While Lopez Obrador’s words provided some immediate comfort to investors, Mexican assets are still down significantly since the incoming president sparked concerns almost two weeks ago by announcing that he planned to cancel a $13 billion airport project. Before then, traders seemed to have made peace with Lopez Obrador as the firebrand populist tried to show his economic bona fides by meeting with executives and making reassuring statements about his desire for a robust business environment in Mexico.
“Since yesterday, the impact of the bank commissions on the peso and rates was too much,” Claudia Ceja, a Banco Bilbao Vizcaya Argentaria analyst based in Mexico City, said in an interview. “Now the rebound is equally aggressive.”
Lopez Obrador pledged he wouldn’t move to change banking laws for at least three years after he takes over in January. When asked whether he would veto the banking-fee bill if it was passed by lawmakers, he demurred, saying “let’s not get ahead of ourselves.”
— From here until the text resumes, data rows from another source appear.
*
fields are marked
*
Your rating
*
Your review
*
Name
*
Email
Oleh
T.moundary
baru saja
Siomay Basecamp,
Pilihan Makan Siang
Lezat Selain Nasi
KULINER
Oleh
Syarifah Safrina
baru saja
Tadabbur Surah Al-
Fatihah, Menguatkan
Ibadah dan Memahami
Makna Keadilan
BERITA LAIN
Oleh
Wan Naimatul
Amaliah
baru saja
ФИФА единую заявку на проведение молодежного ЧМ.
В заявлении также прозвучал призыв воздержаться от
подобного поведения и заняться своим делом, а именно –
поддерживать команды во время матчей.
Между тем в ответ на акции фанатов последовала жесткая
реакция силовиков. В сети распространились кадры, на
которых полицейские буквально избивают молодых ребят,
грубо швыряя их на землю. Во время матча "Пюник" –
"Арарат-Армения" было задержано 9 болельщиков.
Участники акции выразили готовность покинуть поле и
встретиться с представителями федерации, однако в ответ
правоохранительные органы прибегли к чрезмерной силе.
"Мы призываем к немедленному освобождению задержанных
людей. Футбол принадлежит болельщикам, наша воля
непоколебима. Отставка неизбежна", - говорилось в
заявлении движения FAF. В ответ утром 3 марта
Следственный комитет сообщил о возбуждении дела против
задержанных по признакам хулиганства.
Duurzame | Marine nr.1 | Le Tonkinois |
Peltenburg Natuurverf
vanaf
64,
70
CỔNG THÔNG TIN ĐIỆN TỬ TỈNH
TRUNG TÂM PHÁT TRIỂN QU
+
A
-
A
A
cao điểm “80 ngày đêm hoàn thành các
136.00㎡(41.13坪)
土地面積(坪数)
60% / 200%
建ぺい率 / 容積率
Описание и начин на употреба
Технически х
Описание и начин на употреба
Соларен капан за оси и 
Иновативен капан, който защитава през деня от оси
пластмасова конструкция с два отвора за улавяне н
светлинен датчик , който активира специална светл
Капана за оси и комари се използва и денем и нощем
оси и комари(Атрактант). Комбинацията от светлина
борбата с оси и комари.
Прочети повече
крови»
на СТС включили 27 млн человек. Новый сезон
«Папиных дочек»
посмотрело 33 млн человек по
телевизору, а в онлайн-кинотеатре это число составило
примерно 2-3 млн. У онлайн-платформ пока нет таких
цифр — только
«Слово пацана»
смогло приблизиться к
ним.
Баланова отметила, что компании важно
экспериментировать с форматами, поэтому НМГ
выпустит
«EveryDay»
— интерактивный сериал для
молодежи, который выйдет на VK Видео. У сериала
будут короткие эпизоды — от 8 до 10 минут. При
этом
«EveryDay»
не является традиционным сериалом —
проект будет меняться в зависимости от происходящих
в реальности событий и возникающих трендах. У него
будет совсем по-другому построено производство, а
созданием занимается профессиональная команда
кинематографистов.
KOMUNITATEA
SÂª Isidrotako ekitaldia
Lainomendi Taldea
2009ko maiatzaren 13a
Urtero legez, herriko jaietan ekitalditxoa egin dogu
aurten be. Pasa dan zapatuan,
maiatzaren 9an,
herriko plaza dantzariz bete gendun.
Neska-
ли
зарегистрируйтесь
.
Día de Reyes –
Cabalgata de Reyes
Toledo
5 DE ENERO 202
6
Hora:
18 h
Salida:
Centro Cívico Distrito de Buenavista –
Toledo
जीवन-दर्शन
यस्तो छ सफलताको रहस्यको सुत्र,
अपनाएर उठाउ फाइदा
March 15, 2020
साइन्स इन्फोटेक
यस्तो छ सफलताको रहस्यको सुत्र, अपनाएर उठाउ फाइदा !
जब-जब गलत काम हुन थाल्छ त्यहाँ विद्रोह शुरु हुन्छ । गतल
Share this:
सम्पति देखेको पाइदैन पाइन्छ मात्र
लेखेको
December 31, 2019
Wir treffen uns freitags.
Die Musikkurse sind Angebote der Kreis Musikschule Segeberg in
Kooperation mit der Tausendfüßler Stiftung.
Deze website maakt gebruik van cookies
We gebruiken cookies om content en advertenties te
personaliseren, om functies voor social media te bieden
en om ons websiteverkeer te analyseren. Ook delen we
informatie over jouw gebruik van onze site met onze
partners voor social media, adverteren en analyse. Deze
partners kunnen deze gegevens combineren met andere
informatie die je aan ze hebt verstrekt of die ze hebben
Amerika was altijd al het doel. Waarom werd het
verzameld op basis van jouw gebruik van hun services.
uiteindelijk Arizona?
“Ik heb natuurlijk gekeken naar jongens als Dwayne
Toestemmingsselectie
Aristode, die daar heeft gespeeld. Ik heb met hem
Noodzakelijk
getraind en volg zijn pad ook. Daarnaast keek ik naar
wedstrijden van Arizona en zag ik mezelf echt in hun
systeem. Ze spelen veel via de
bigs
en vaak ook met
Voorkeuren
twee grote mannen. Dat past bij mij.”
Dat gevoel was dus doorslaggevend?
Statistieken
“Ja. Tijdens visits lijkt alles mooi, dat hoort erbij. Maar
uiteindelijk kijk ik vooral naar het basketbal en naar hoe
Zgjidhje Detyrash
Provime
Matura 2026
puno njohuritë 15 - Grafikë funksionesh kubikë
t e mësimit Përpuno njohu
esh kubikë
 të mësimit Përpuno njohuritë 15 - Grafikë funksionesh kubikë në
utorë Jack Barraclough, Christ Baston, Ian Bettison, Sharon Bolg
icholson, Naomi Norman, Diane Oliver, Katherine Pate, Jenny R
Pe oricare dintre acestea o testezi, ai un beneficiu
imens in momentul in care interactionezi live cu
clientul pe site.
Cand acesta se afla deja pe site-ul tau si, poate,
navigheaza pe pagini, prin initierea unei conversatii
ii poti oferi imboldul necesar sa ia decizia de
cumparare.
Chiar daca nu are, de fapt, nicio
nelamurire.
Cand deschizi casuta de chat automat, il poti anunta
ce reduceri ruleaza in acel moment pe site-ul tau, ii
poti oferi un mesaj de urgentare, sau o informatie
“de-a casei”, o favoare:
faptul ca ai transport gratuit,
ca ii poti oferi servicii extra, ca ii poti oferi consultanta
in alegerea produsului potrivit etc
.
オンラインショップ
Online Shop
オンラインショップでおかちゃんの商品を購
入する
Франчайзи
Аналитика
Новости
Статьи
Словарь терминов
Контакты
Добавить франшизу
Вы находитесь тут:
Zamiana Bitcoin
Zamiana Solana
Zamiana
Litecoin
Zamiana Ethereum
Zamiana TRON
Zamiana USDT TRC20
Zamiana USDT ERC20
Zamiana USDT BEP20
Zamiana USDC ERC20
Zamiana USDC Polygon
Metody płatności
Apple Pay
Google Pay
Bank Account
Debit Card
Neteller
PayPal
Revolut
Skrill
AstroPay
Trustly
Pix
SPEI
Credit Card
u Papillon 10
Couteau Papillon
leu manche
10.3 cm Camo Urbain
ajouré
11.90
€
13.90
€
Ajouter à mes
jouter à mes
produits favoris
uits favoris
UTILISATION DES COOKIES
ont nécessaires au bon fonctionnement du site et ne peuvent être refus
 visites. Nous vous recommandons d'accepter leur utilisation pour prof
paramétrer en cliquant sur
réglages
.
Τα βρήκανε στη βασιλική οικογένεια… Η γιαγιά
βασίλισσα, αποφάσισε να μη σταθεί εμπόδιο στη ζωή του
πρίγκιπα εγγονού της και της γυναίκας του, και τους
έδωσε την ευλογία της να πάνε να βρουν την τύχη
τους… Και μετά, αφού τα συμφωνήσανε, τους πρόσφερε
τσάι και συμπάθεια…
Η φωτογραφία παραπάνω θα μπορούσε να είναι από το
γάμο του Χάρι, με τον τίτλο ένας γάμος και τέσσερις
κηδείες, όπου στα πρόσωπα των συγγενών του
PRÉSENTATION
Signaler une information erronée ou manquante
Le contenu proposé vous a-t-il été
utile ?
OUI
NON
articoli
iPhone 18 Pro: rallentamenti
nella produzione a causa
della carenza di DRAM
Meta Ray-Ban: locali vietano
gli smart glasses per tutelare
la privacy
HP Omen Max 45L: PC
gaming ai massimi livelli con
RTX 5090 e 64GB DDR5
Mexican banks, the hardest hit after news of the proposed bill emerged, were not surprisingly the biggest winners after Lopez Obrador seemed to shoot down the idea. Banco del Bajio surged 6.3 percent to 41.53 pesos after it lost 7 percent Thursday. Grupo Financiero Inbursa added 6.8 percent after Thursday’s 10 percent loss, while Grupo Financiero Banorte pared losses to 3.6 percent Friday after being down more than 12 percent at one point.
The proposal from lawmaker Ricardo Monreal would limit fees charged by banks for things like cash withdrawals and balance consultations, which are higher in Mexico than in much of the rest of the world. The senator said early Friday morning -- before Lopez Obrador held his news conference -- that lawmakers are open to listening to the banking sector before the document is completed, but that the core of the legislation would stay.
Investors are still pretty spooked amid all the turmoil, according to Michael Roche, a fixed income strategist at Seaport Global Holdings in New York.
“Even if the reversal is judged positive by the market, the fact that there was a reversal has to raise the risk premium on Mexican assets,” Roche said.